If you had a superpower, what would it be? You could read people’s thoughts – but isn’t that a bit invasive? Teleportation would be nice — fly without the TSA. And, for the really adventurous, there’s time travel. You could hang out with anyone from Vlad the Impaler to Ruth Bader Ginsburg. Of course, there’s the question that haunts the invisible man as well: Do your clothes travel with you?
With “Time Bandits,” a ten-part Apple TV+ fantasy series aimed at the YA audience and the young at heart, clothes, backpacks, a magic map of the universe and loot can make it through the portals between say, the Pleistocene Era and the Harlem Renaissance. Inspired by the manic and maniacal 1981 movie of the same name from Monty Python duo Terry Gilliam and Michael Palin and starring John Cleese, Sean Connery and the late Shelley Duvall, this TV adventure covers more ground while largely avoiding the movie’s most dated aspect: the original time bandits were all little people.
Certainly, longtime collaborators Taika Waititi and Jermain Clement are made for the material. The show has the bizarre group dynamics, outrageous plot twists and deadpan attitude to magic and the occult that defines the vampires-in-Staten-Island howler “What We Do in the Shadows,” in both film and TV versions. And, with its history-nerd-on-the-verge of puberty hero, and scene-stealing villains, it also recalls Waititi’s more serious Oscar nominee “JoJo Rabbit,” in which the writer-director travels back in time to see the world of Adolph Hitler (who he also mischievously portrays) through the eyes of clever young innocent Jojo.
The guileless Kevin Haddock (a terrific Kal-El Tuck) from Bingley is the kind of brainy, bullied, good-natured lover of all things history that would have enjoyed great games of Dungeons & Dragons if he’d met Jojo. They are two peas in a global-sized pod. Young Kevin has an active imaginary life in suburban England, a younger sister Saffron (Kiera Thompson) that is a mortifying foot taller than him, and twitty couch-surfing parents who hardly look up from their phones to register their ‘odd-ball’ son’s distress.
While playing alone in his toy-filled refuge replete with a miniature model of Stonehenge, eleven-year-old Kevin suddenly hears a racket in his wardrobe. A gaggle of thieves blow into Bingley between the cardigans and slacks (shout-out to “The Lion, The Witch and The Wardrobe”). Enter the Viking Bittelig (Rune Temte), the dandy thespian Alto (Tadhg Murphy), the stolen map-keeper Widgit (Roger Jean Nsenglyumva) and the wide-eyed Judy (Charlyne Yi).
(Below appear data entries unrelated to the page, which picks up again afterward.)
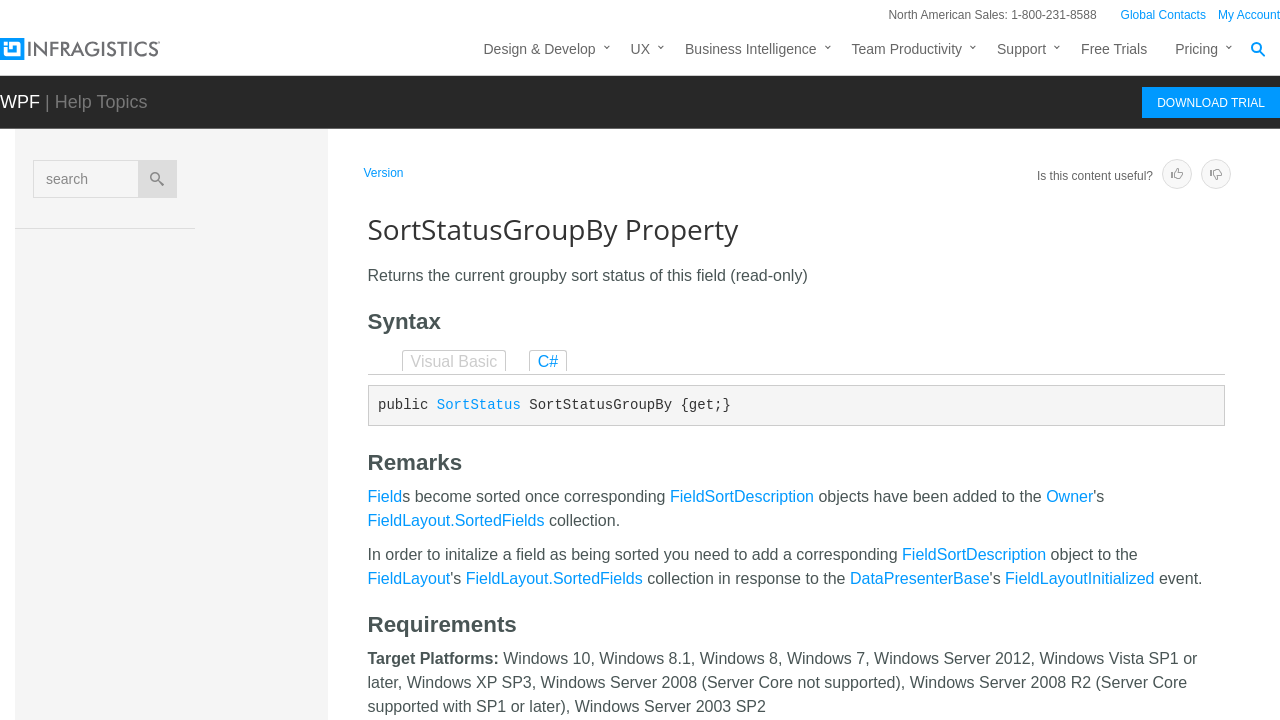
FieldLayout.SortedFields (456, 520)
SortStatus (479, 405)
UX (640, 49)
Suddenly, the empty room overflows with drama and mystery. Kevin’s ordinary existence is about to change like yesterday’s underpants.
Meanwhile the band’s leader, Penelope (the delightfully deadpan Lisa Kudrow, escaping the sitcom rut), constantly denies that she’s the boss of the roving miscreants. She claims they are a collective. That is until she seizes control time and again, deciding whether Kevin can join the sticky-fingered bunch or not.
A fantasy is only as good as its villains, and Clement pours on the evil. His name says everything: Wrongness. He’s deliciously devious, surrounded by his disgusting band of demons and demi-devils, as he richly enjoys his evil powers (mwahahaha). His goal is to separate the bandits from the map that will give him control of the universe. If that means he has to kidnap the dullards Mr. and Mrs. Haddock, or turn them into coal, on his way toward world domination, so much the better.
Waititi plays Wrongness’s nemesis, the Supreme Being. Often dressed in sky blue and white tie-dye, whether suit or bathrobe, he’s a drifty deity, full of hot-air pronouncements while living in his bright white heaven. As the map’s original owner, he has skin in the game, too, besides promoting rightness, which is so much less fun than wrongness. Behind the camera, Waititi also directs the two best episodes.
Over ten chapters, the series serpentines through a wondrous variety of settings. From Troy (where the thieves try to steal the Trojan Horse, only to discover it’s too big for their sacks), to the Mayan Temples, the Ice Age and plague-torn Medieval Europe (which has a real “bring out your dead,” Monty Python vibe), there’s no shortage of material for humorous fish-out-of-water situations.
As TV steals more and more of family time, it’s marvelous to have a series where the entire clan, young and old, can be entertained on so many levels, carried along on “Time Bandits’” kooky, adventurous spirit. As time flies past, and so many children have had to grow up too fast, Clement and Waititi reclaim the wonder that is history.
“Time Bandits” premieres Wednesday, July 24, on Apple TV+.